The copywriter was busy, announcing, so the producer asked me to write some community service announcements. The first one I wrote started with a question, and I was told, don’t start with a question as it is too easy for the listener to answer in the negative and then not listen to the rest of the announcement. Fair enough.

I had done a bit of research on copywriting before I started so I had a fair idea what a radio commercial should contain. I had found that about half the commercial scripts I looked at, started with questions, but I was not about to argue with the producer. Instead, I determined to come up with more original commercial beginnings.

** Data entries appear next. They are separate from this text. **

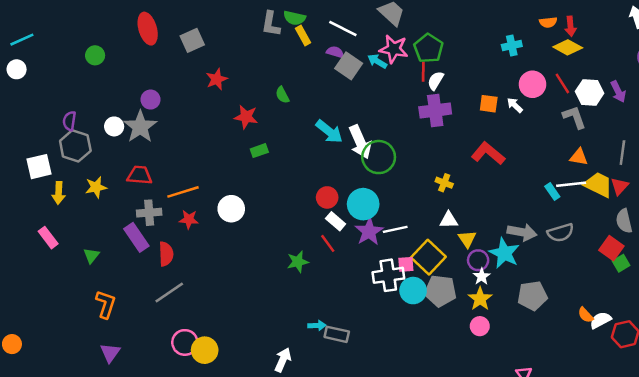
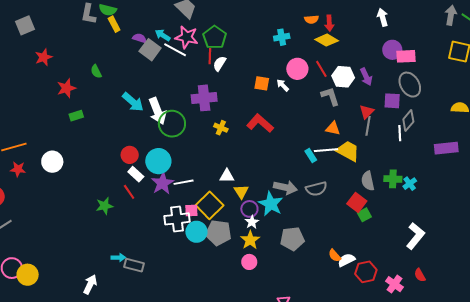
white line: (343, 29) -> (175, 50), moved
cyan arrow: (377, 61) -> (163, 35), moved
purple cross: (435, 110) -> (204, 98), moved
red star: (246, 117) -> (66, 88), turned -30
yellow cross: (444, 183) -> (221, 128), moved
red triangle: (620, 186) -> (367, 112), moved

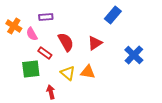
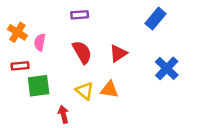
blue rectangle: (113, 15) -> (156, 19), moved
purple rectangle: (46, 17) -> (80, 15), moved
pink semicircle: (32, 34) -> (40, 42), turned 40
red rectangle: (45, 53) -> (20, 66), moved, turned -40

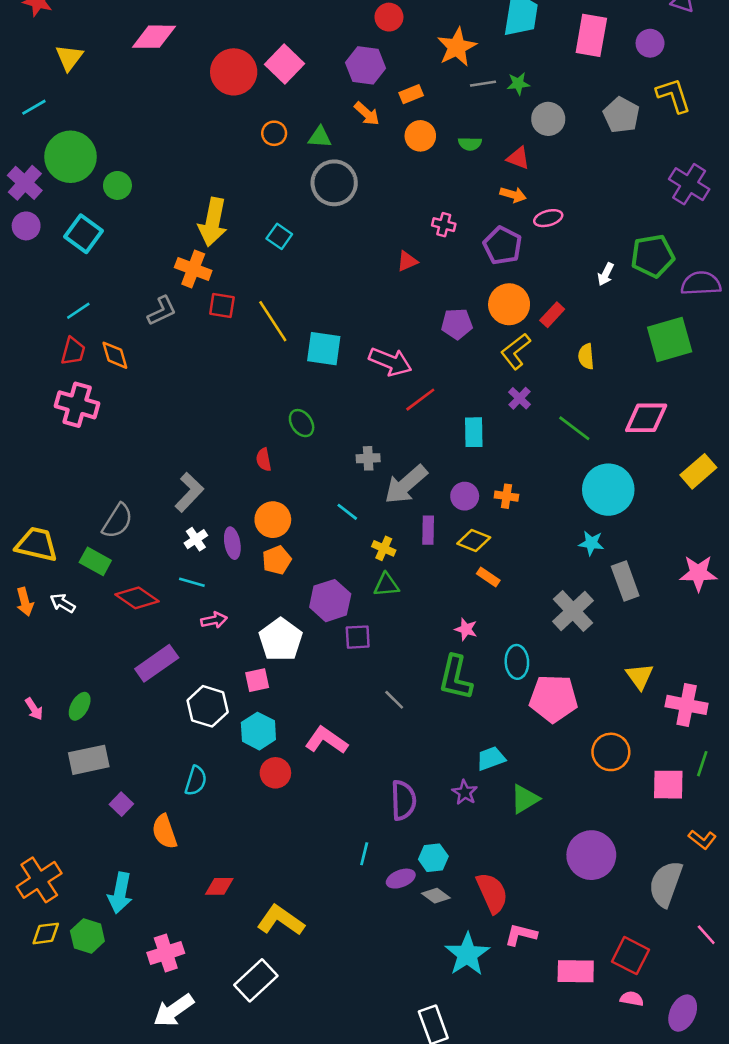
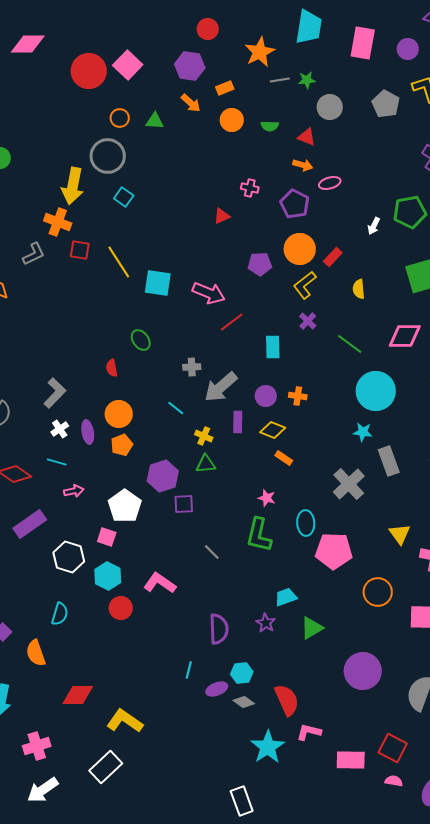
gray circle: (334, 183) -> (108, 156), moved
pink square: (257, 680) -> (107, 537), turned 30
red diamond: (219, 886) -> (78, 695), size x1.4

That afternoon I worked with the station’s copywriter. He, like the producer, stressed that radio commercials have to be conversational, which was a real shift in the way I write. He then got me to write a few commercials.

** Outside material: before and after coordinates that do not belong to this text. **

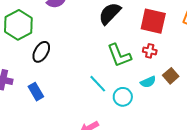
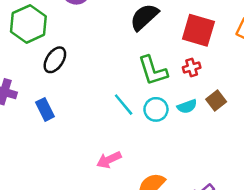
red cross: (150, 51) -> (192, 67), turned -32
cyan circle: (123, 97) -> (156, 109), moved

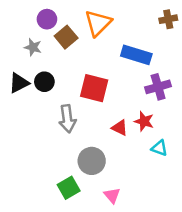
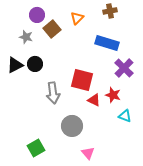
brown cross: (168, 19) -> (110, 11), moved
orange triangle: (98, 23) -> (77, 18), size x0.6
purple cross: (158, 87) -> (124, 68), turned -30
red square: (94, 88) -> (82, 80), moved
green square: (69, 188) -> (36, 148), moved

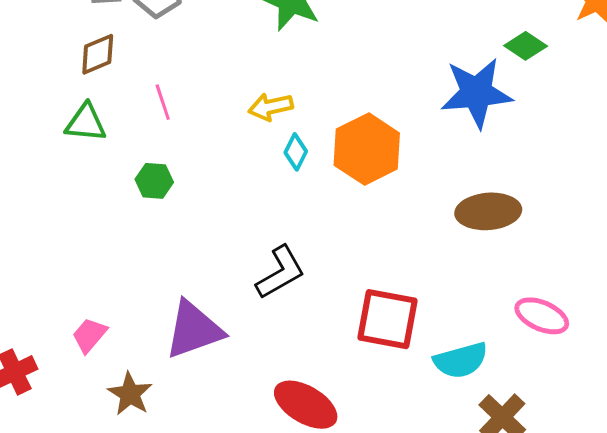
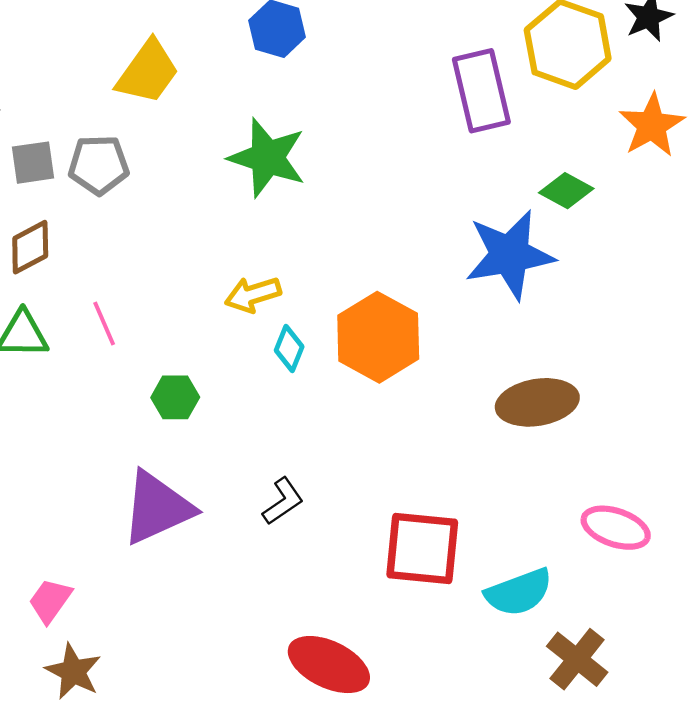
pink line: (163, 102) -> (104, 323), moved
green hexagon: (154, 181) -> (175, 397), moved
black L-shape: (280, 272) -> (283, 501), size x0.7
purple triangle: (194, 330) -> (157, 508), moved
brown star: (130, 394) -> (73, 671), moved

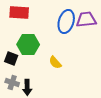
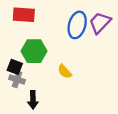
purple trapezoid: (86, 20) -> (100, 23), turned -40
gray cross: (12, 82) -> (17, 79), moved

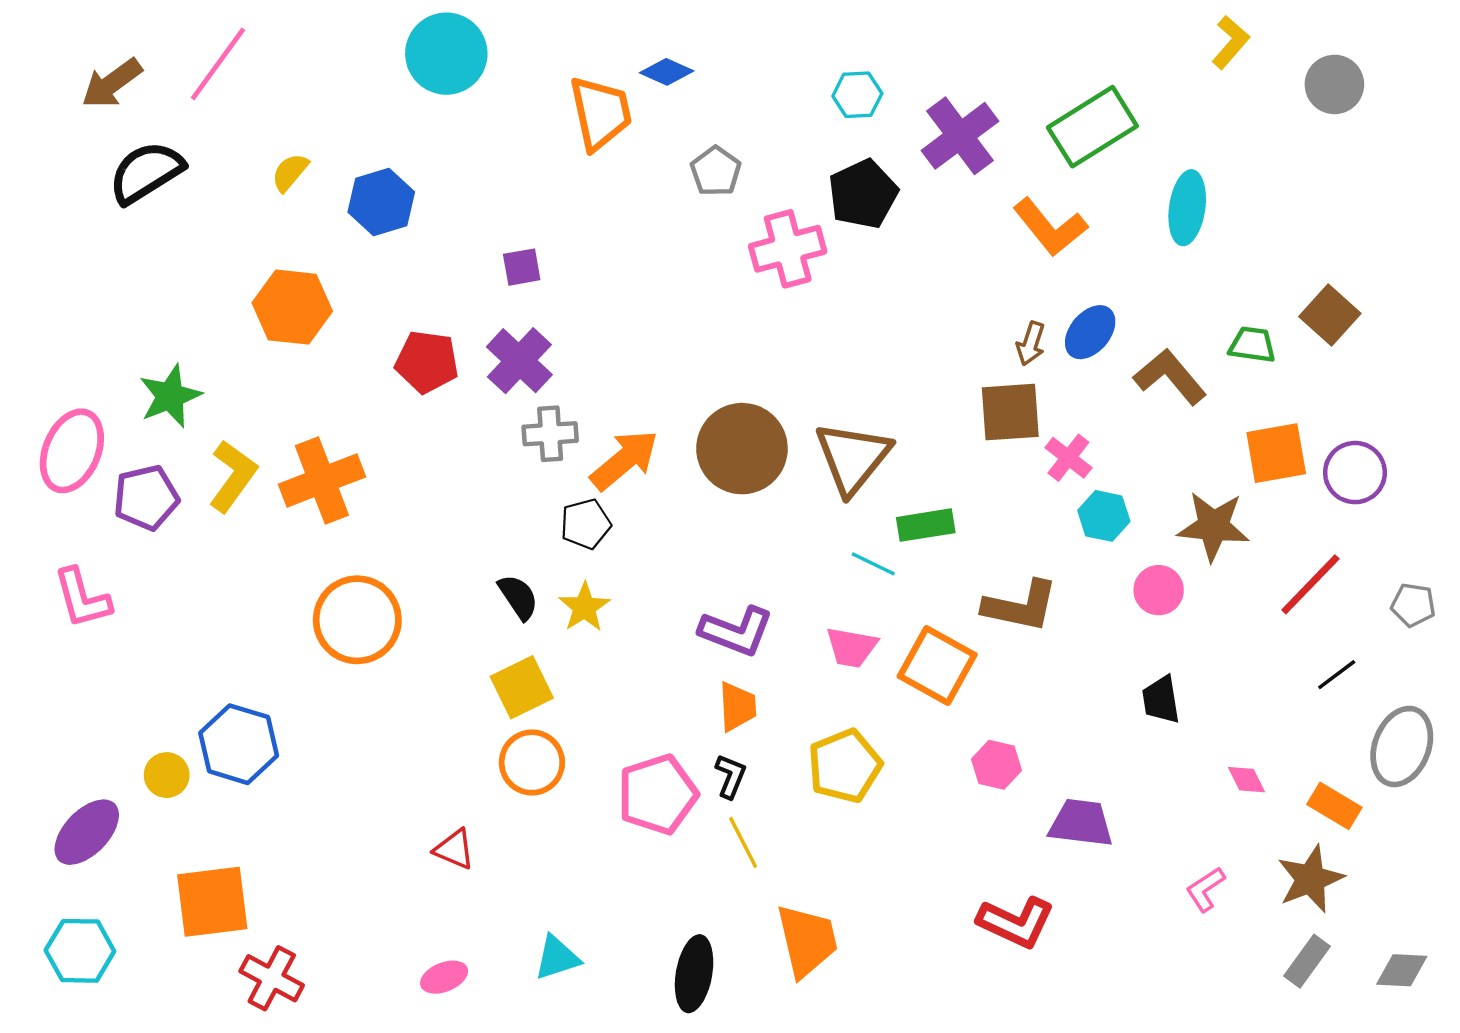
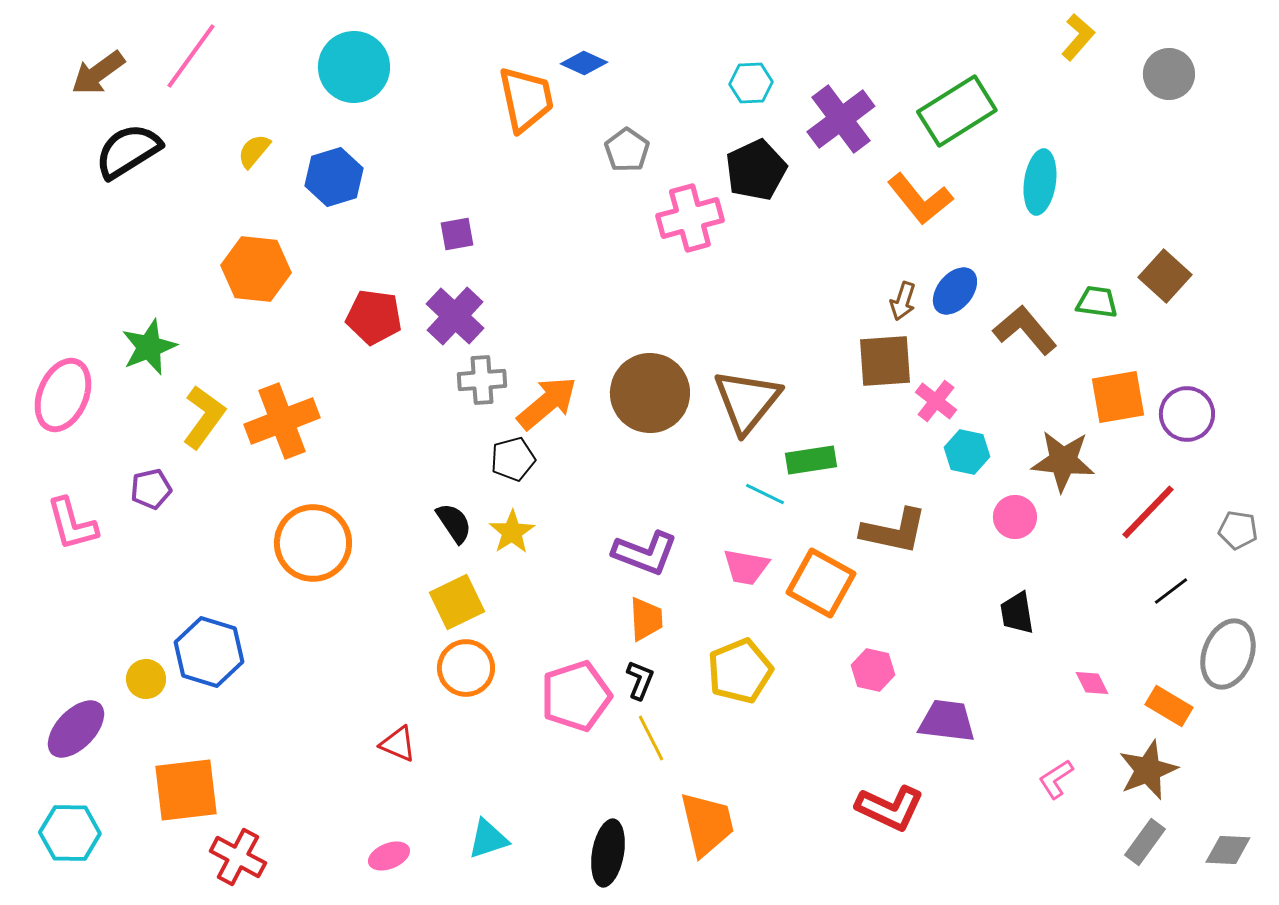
cyan circle: (446, 54) -> (354, 67), moved
purple pentagon: (146, 498) -> (151, 489), moved, size x0.7

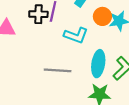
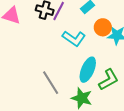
gray line: (58, 70) -> (51, 83), moved, turned 40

I found the hardest thing to write was the opening sentence. Once I had the first sentence written I also had the tone and theme for the commercial. I then watched as the copywriter made my commercials punchier.

I was only there on Monday, Wednesday and Friday of each week. On the days I wasn’t there I did a bit more research into commercials. My job provider kept on telling me I was doing well, which actually got me thinking I might end up with a job. I did seem to be getting on well with everyone I worked with.

But then, after two weeks, the learning experience ended. The producer told me that Edge FM was only a small radio station so everyone who worked there had to be multi-talented: copywriters also had to be announcers.

I think it was too steep a learning curve for myself to get over anyway. By the end of the two weeks I was relatively happy with the ideas I was coming up for commercials, but still thought my writing needed to become much more conversational and punchier.

The station manager got me back in last Thursday for a debrief. He said I fitted in well, but they did not have the money or work to employ me. He did say that they may get me in if the copywriter is sick or goes on holidays. So there is a slim hope.  


James Frenkel said...

With competition from tv and the internet these days, and dominated by big corporations with many stations, radio is a brutally tough business. At least it's that way in the U.S. I have the feeling that it's tough everywhere. It doesn't surprise me to hear that the station wants everyone there to be multi-talented. A small station has little choice. So maybe you should start practicing your DJ patter.

But seriously, good luck. Have you thought of approaching advertising agencies for copywriting work?

Satima Flavell said...

All grist for the mill, Graham!

Anthony J. Langford said...

That's great experience, but how times have changed. The cities swallowed all up radio and tv stations in the early 90's. Very sad for regional towns. I too got my start in regional tv - also through work experience. However this was in the 80's -when each town had its own identity. Now everything is amalgamated. Very sad. I wouldn't hold your breath but at least it have you some insight and experience.

graywave said...

For a writer, no experience is wasted. Now, at the very least you can write a novel set in a radio station (with the lovable copywriter out of his depth in the announcer role and the fresh-faced intern trying to grab his copywriting job).

Graham Clements said...

I like your story idea Graham (Greywave). I might change the main character in my latest novel from having worked in country television (where I have also worked)to working in radio.

Graham Clements said...


Even Edge FM is an amalgamation of radio stations. It has an AM version of 3NE and also runs radio stations in Deniliquin and Echuca. I just wish there was a local advertising agency to try.


Graham Clements said...


As I think I mentioned to you before, I used to work for Prime Television in the Traffic Department. Last I heard all the commercial scheduling was now centralised in Canberra for Prime. I know the local news now comes from there too. I am hoping that I can find some way of getting paid for copywriting online.

I did enjoy my time at the radio station though. Amazing how the radio announcers always seemed to be up. Wish I had whatever they were on (just massive enthusiasm I think).